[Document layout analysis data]
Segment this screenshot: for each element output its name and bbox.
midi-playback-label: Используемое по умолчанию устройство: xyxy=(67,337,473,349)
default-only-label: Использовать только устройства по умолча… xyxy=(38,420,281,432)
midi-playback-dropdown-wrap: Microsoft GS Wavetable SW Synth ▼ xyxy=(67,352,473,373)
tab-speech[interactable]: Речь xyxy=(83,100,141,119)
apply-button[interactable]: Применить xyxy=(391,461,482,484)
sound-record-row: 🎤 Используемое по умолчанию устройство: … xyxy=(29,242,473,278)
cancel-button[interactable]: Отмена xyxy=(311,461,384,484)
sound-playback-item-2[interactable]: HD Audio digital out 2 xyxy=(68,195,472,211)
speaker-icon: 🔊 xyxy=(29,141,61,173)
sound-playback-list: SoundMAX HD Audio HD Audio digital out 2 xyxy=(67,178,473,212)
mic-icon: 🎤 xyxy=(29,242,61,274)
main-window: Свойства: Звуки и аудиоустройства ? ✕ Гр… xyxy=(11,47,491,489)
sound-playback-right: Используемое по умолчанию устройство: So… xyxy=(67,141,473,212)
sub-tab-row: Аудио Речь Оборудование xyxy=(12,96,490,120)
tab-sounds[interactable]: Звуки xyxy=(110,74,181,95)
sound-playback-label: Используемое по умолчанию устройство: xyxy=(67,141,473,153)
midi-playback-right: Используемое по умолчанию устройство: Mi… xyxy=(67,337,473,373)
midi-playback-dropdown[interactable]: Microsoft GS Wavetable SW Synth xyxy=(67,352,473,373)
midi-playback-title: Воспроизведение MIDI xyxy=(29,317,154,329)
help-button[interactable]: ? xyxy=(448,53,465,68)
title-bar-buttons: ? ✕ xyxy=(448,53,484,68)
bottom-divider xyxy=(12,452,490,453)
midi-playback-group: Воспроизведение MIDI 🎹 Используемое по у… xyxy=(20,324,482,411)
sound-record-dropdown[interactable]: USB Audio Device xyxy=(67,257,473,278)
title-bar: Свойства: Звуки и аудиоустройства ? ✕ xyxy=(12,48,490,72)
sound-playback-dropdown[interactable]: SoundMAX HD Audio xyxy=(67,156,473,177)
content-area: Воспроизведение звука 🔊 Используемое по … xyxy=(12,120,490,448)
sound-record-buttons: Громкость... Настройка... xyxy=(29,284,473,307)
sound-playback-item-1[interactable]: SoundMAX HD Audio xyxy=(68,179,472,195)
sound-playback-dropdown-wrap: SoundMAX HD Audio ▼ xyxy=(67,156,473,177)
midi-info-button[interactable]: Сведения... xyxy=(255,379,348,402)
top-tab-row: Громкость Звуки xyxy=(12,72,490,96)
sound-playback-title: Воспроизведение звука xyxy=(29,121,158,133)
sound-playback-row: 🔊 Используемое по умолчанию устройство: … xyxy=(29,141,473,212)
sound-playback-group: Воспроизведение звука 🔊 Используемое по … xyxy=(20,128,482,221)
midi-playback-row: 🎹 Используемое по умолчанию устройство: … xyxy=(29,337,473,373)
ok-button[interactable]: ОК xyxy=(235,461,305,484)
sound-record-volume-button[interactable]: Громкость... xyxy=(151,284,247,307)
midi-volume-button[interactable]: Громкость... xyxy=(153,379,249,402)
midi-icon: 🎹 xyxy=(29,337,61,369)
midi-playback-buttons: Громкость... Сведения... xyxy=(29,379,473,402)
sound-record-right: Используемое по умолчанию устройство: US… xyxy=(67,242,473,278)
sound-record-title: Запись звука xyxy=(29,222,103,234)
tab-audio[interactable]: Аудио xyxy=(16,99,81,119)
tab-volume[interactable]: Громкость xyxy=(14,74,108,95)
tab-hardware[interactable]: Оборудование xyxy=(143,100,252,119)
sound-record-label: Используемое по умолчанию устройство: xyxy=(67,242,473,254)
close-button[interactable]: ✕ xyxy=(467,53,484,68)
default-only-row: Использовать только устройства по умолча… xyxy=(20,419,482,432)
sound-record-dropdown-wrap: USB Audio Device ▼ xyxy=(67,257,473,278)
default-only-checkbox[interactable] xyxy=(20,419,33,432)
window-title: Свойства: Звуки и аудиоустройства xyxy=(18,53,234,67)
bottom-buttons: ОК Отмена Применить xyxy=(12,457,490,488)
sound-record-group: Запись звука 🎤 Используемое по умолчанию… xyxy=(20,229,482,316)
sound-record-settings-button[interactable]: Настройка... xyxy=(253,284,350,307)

#### TASK STATEMENT
Count every line in the data that contains the word "Настройка", then give that count and nothing else.

#### WRITTEN SOLUTION
2